2 wanted in officer's killing are captured in Philadelphia

After manhunt, tip to Baltimore police leads to brothers' arrests

February 20, 2000|By Dan Thanh Dang | Dan Thanh Dang,SUN STAFF

After a two-week manhunt, two Baltimore men wanted in the fatal shooting of an off-duty police officer were arrested yesterday afternoon at the home of a relative in a crime-ridden neighborhood of North Philadelphia.

Richard Antonio Moore, 29, and his brother, Wesley John Moore, 24, were arrested about 3: 30 p.m. after a task force of two dozen federal agents, Baltimore County and Philadelphia police swiftly moved into a three-story rowhouse in the 2200 block of N. 19th St. The Moores immediately dropped to the ground and surrendered, police said.

Both men, who were being held at Philadelphia police headquarters last night, have been charged with first-degree murder and are to be arraigned today.

Baltimore County Sgt. Bruce A. Prothero was killed Feb. 7 when he chased four suspects who fled a Pikesville jewelry store after a daylight robbery.

The house where the Moores were arrested is a brick rowhouse with broken windows, and boarded-up houses stand on either side. The trash-strewn one-way street was deserted last night, and a uniformed officer was stationed at the door of the house. Police planned to search the house overnight for evidence.
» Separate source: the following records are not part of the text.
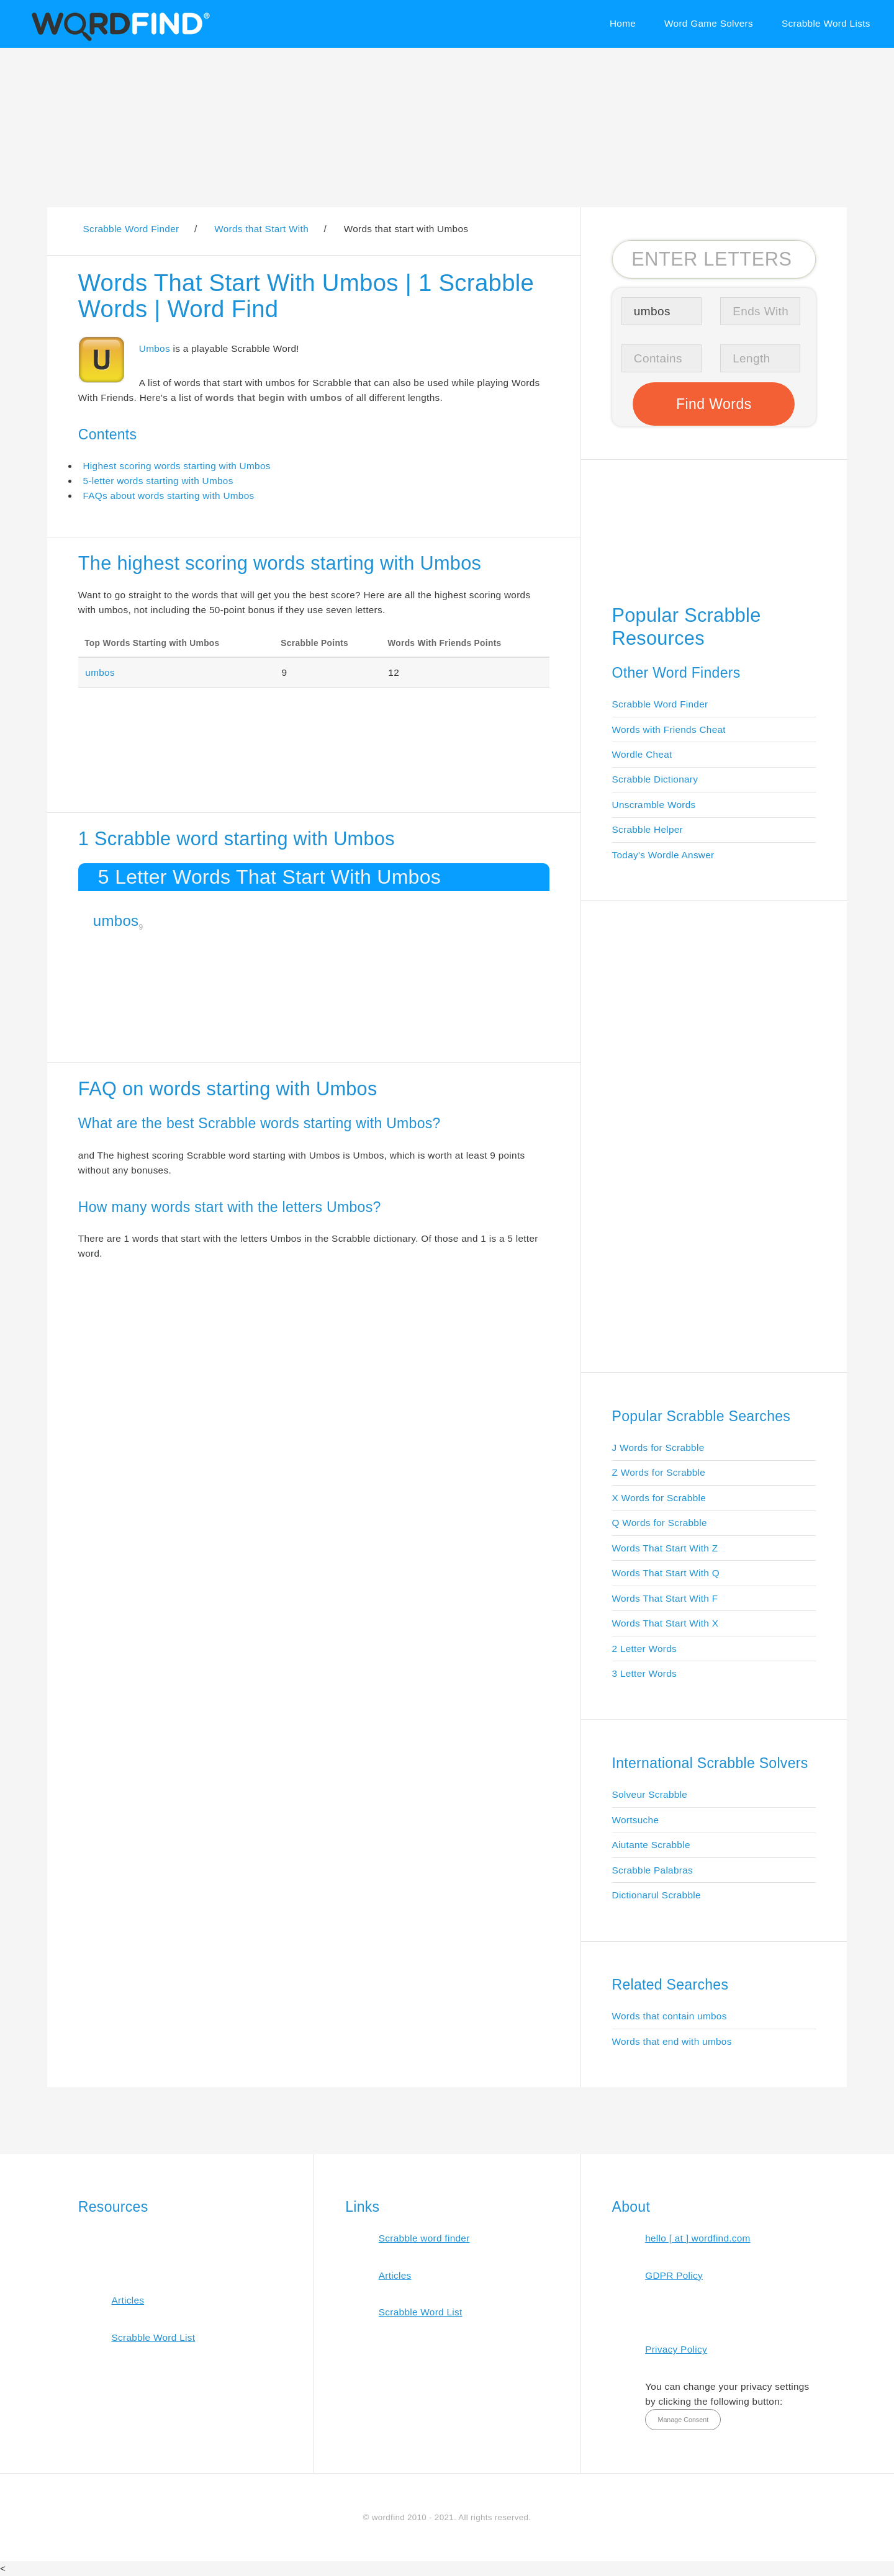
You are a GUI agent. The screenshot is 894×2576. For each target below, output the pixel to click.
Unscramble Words (654, 804)
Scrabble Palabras (652, 1870)
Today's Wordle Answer (663, 855)
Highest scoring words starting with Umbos (176, 465)
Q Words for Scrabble (659, 1522)
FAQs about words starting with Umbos (168, 495)
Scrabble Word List (153, 2337)
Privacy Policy (676, 2349)
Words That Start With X (665, 1623)
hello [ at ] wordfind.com (698, 2238)
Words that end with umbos (672, 2041)
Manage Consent (682, 2419)
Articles (127, 2300)
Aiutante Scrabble (651, 1844)
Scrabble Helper (648, 829)
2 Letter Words (644, 1648)
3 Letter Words (644, 1673)
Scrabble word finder (424, 2238)
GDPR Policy (674, 2275)
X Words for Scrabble (659, 1497)
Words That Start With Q (666, 1573)
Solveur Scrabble (650, 1794)
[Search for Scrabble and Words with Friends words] (714, 259)
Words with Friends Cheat (669, 729)
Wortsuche (635, 1820)
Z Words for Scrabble (659, 1472)
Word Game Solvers (708, 23)
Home (623, 23)
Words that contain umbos (669, 2016)
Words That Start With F (665, 1598)
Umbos (154, 348)
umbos (100, 672)
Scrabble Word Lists (826, 23)
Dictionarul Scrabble (656, 1895)
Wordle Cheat (642, 754)
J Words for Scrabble (658, 1447)
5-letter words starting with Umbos (158, 480)
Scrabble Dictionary (655, 779)
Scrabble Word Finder (660, 704)
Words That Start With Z (665, 1548)
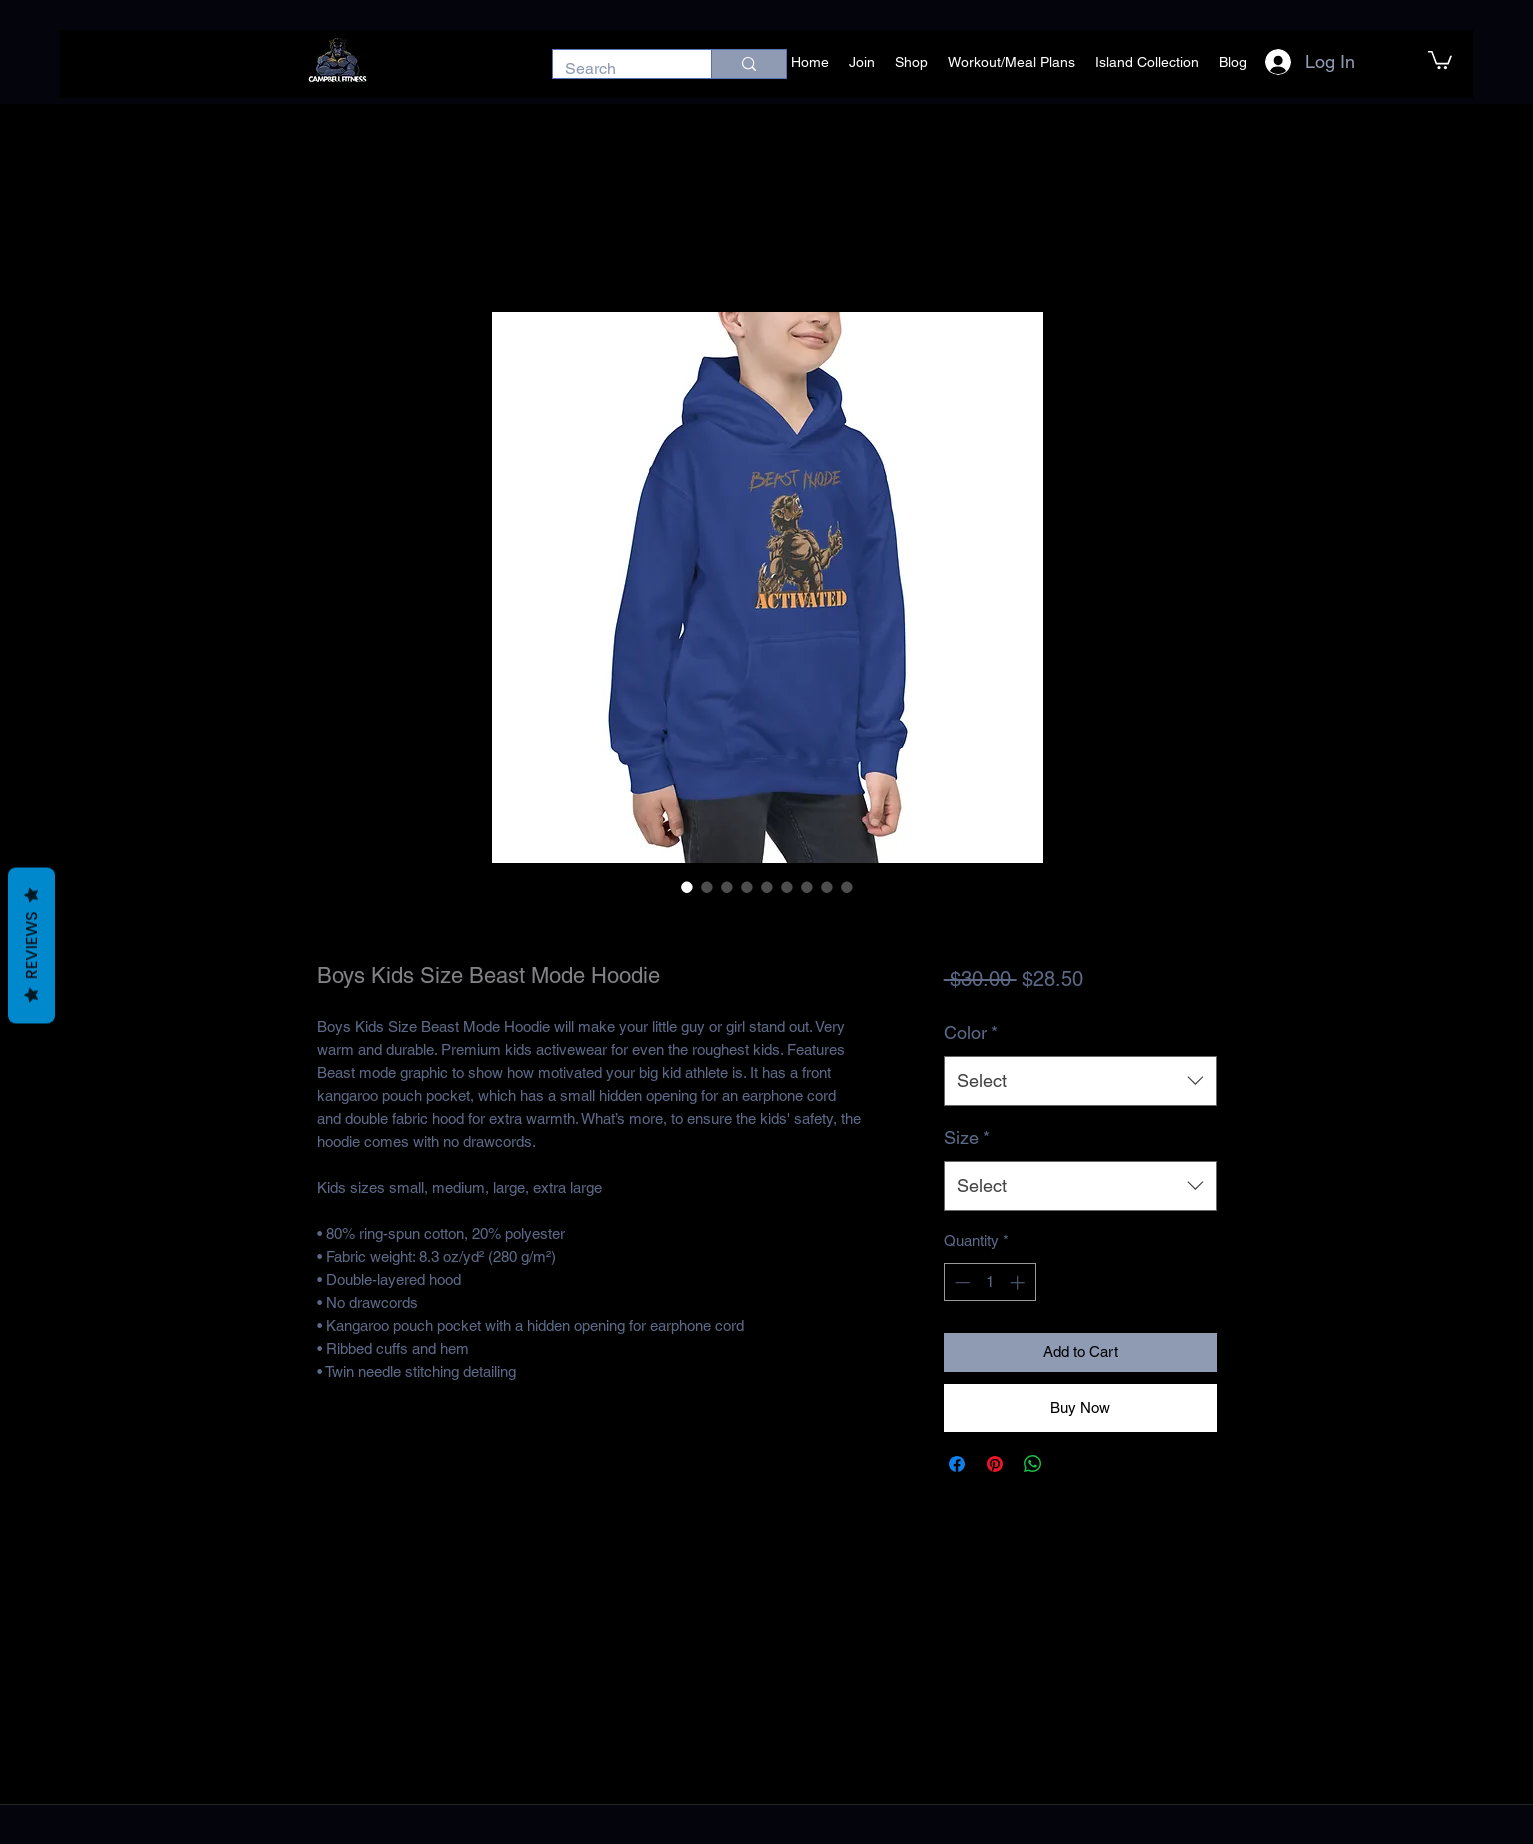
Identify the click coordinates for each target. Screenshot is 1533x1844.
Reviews (31, 946)
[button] (1440, 59)
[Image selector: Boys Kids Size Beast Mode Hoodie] (687, 887)
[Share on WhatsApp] (1033, 1464)
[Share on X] (1071, 1464)
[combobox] (1080, 1081)
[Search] (617, 69)
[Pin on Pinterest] (995, 1464)
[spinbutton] (989, 1282)
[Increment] (1019, 1282)
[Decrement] (960, 1282)
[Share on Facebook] (957, 1464)
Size (967, 1137)
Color (971, 1032)
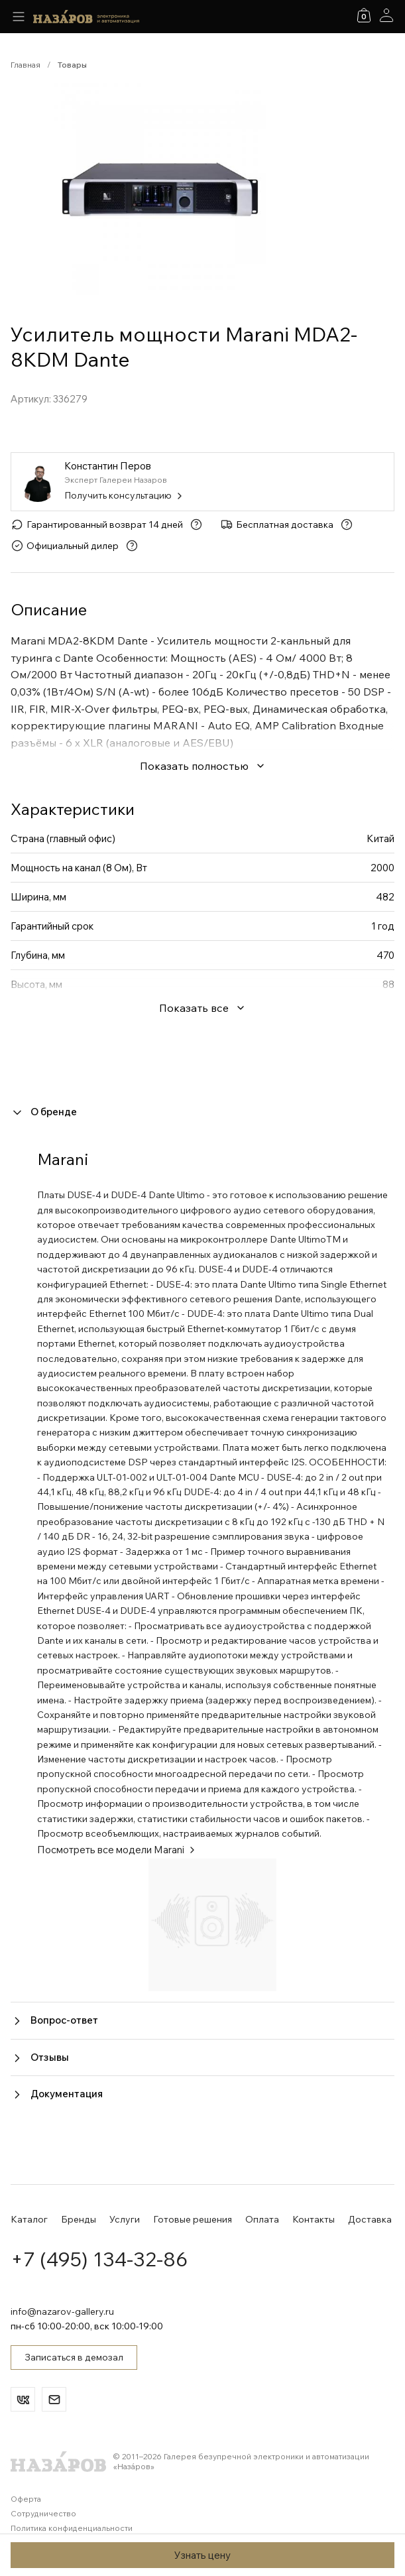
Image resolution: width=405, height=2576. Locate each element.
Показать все (202, 1007)
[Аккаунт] (386, 15)
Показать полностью (203, 765)
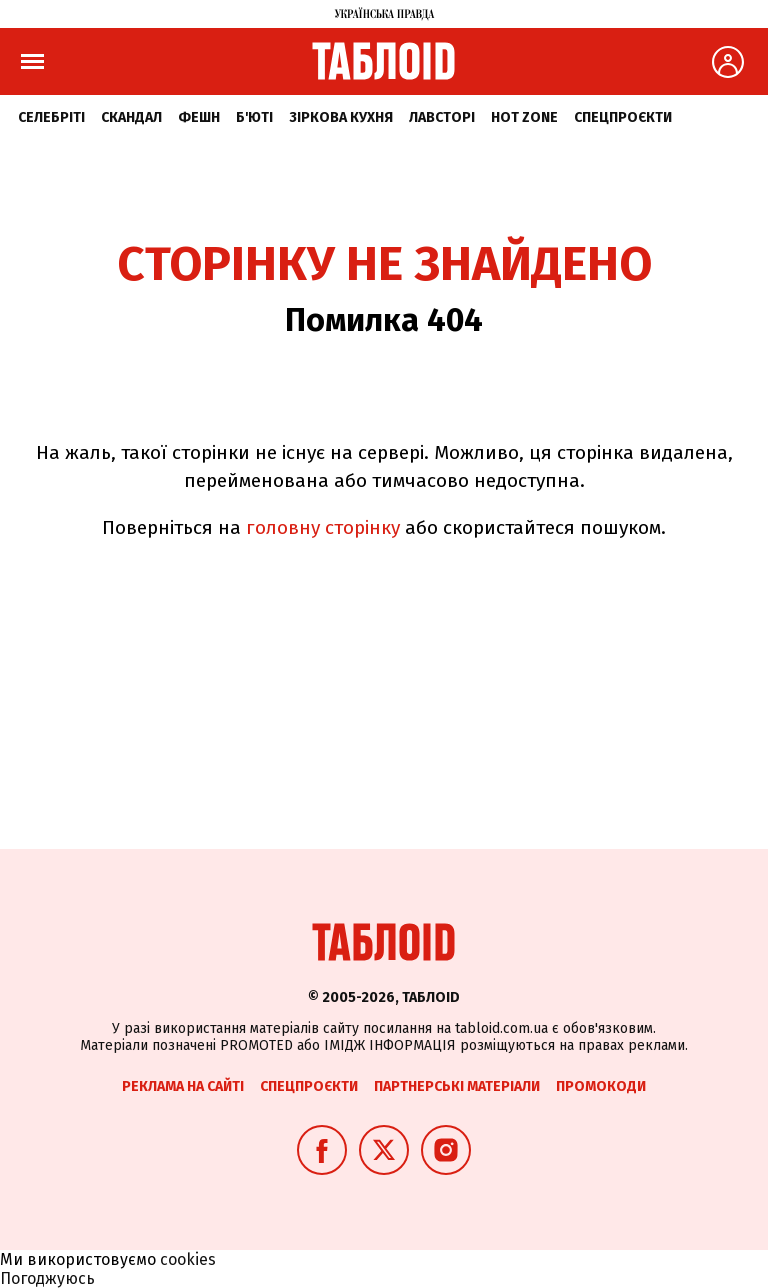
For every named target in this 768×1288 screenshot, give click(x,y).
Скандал (131, 117)
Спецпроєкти (623, 117)
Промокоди (601, 1086)
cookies (188, 1259)
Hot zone (524, 117)
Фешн (199, 117)
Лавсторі (442, 117)
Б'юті (254, 117)
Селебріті (51, 117)
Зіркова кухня (341, 117)
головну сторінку (323, 527)
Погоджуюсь (47, 1278)
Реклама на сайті (183, 1086)
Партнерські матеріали (457, 1086)
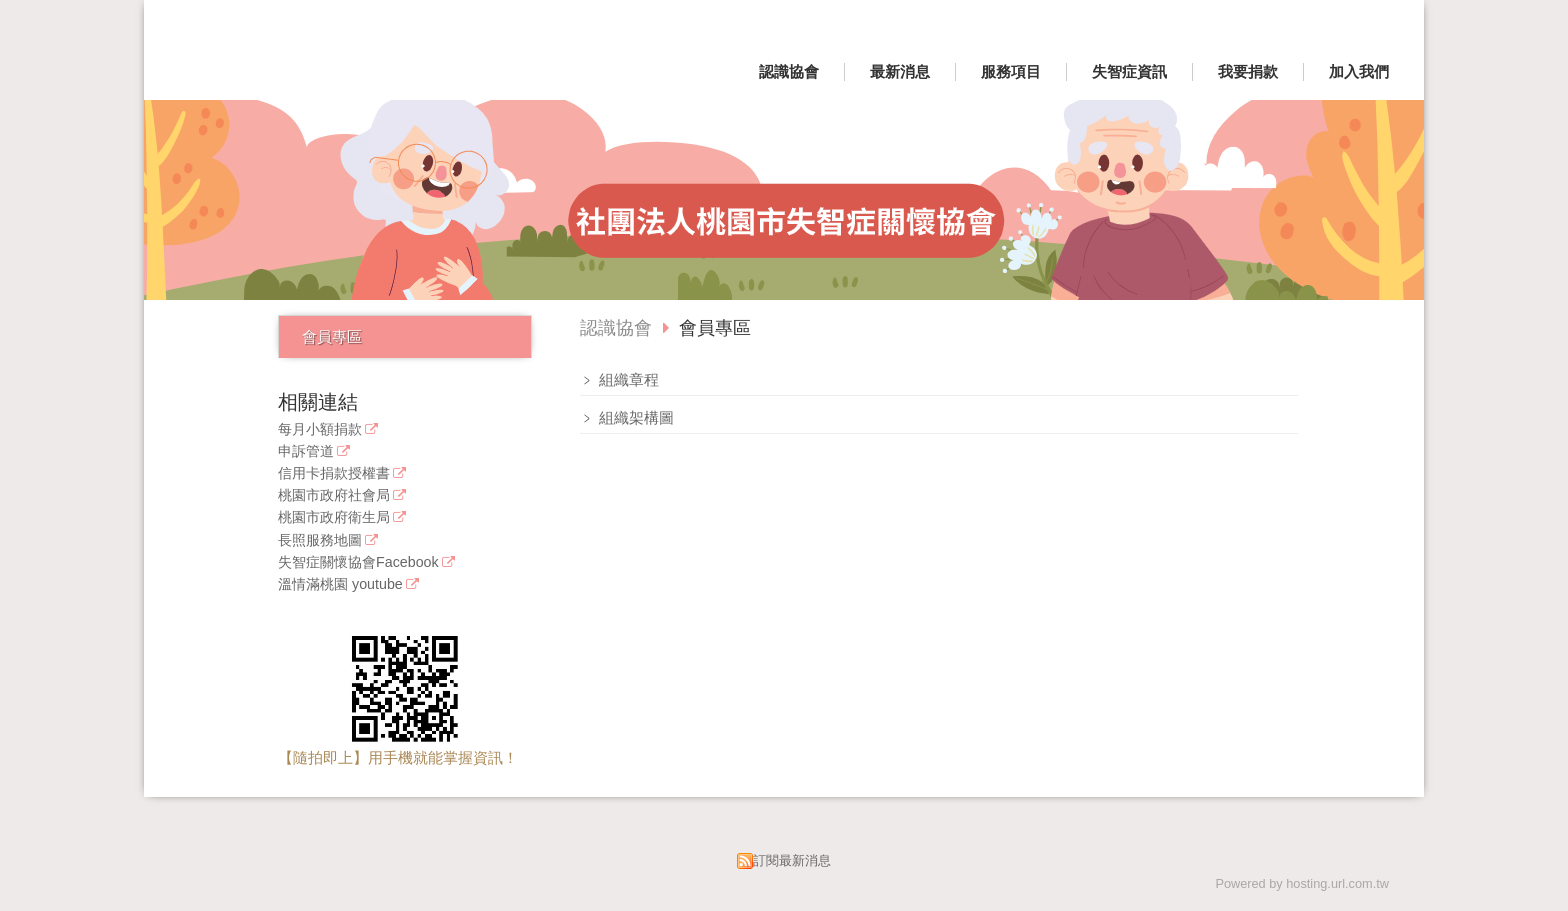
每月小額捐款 (320, 429)
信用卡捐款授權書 (334, 473)
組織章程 (627, 379)
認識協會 (616, 328)
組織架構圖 (634, 417)
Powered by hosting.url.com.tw (1302, 883)
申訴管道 (306, 451)
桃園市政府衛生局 (334, 517)
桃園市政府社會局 (334, 495)
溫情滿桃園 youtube (340, 584)
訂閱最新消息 (792, 860)
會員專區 (332, 336)
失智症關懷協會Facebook (358, 562)
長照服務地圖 (320, 540)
The news of the arrest spread quickly throughout the county as overjoyed police officers and political leaders praised the work of Baltimore police, who received a tip that the brothers were staying with a relative in Philadelphia and passed it on.

"I'm just very relieved," said County Executive C. A. Dutch Ruppersberger, who was visiting family in Ocean City when he received a call from police Chief Terrence B. Sheridan with the news. "I'm sure the family, friends and fellow police officers are also all relieved that these two individuals have been taken into custody."

"This whole situation has been difficult for everyone," Ruppersberger said as he was returning home last night for a telethon to raise money for Prothero's wife and five young children.

Two other men were arrested in Baltimore within days of the shooting.

Donald Antonio White Jr., 29, and Troy White, 23, both of Baltimore, are being held at the county Detention Center on first-degree murder charges without bail. The Whites are not related.

But the Moores were not found, despite dozens of tips to city police and county police headquarters, the 911 center, precincts and the homicide unit.

They also did not turn up despite a passionate public plea from Mary Moore, the suspects' mother, for her sons to turn themselves in the week of the shooting. The Moore family declined to comment last night.

But police said the tip from an informant came as county and city police were crisscrossing the Baltimore area for a breakthrough in the case.

At Circle Terrace Apartments in Lansdowne, where Richard Moore had lived, police hung "wanted" posters at the rental office asking for help in their search.

County police tactical officers, acting on a tip Tuesday, combed a North Point neighborhood looking for the Moores.

Neighbors at an Essex community where Wesley Moore once lived said a police helicopter with searchlights scanned the community Wednesday night.

Yesterday afternoon, about two hours before the arrest in Philadelphia, county homicide detectives were back in North Point interviewing residents about the Moores' whereabouts.

"Baltimore City [police] were crucial in this investigation. We have been working hand in hand with them to try to gain information," said county police spokeswoman Cpl. Vicki Warehime. "They were crucial in supplying us with this information that led us to Philadelphia."

Although police would not disclose whom the Moores were staying with, Warehime said that person could face charges of harboring a fugitive.

"Our investigation continues," she said.

County homicide Detectives Phillip Marll and James Tincher, the lead investigators in the case, arrived in Philadelphia after 7 p.m. to interview the suspects.

Linda Vizi, an FBI agent, said extradition proceedings were pending.

A flurry of messages on the Fraternal Order of Police Web site were exchanged within minutes of the arrest.

One officer wrote, "02/19/00 Dundalk Dispatch advised that Both of the MOORE Brothers are under arrest in Philadelphia!!!!!"

"HIP, HIP, HOORAY!!!" was the reply. "Three cheers for the arresting team and praise be to God."

But Prothero's older brother, Rick, said from his Harford County home yesterday, "There is some relief that they were apprehended, but I don't think there is any sense of joy. We are kind of like everyone else just seeing what the next step is."

The state Department of Public Safety and Correctional Services is investigating how state probation and parole agents handled the four suspects, who had lengthy criminal histories with charges ranging from handgun violations to attempted first-degree murder.

The investigation came after disclosures that two of the men, Donald White and Richard Moore, had outstanding warrants for other crimes at the time of the shooting. Donald White was being sought for failing to appear in court on attempted-murder charges. Richard Moore had skipped out on home detention after he was released from prison on a drug conviction.

His brother, Wesley Moore, was supposed to be on four years' probation after several drug convictions in 1994, but he did not meet with a probation officer for nearly two years.

Sun staff writers Tim Craig and Dennis O'Brien and contributor Mark Fazlola provided information for this article.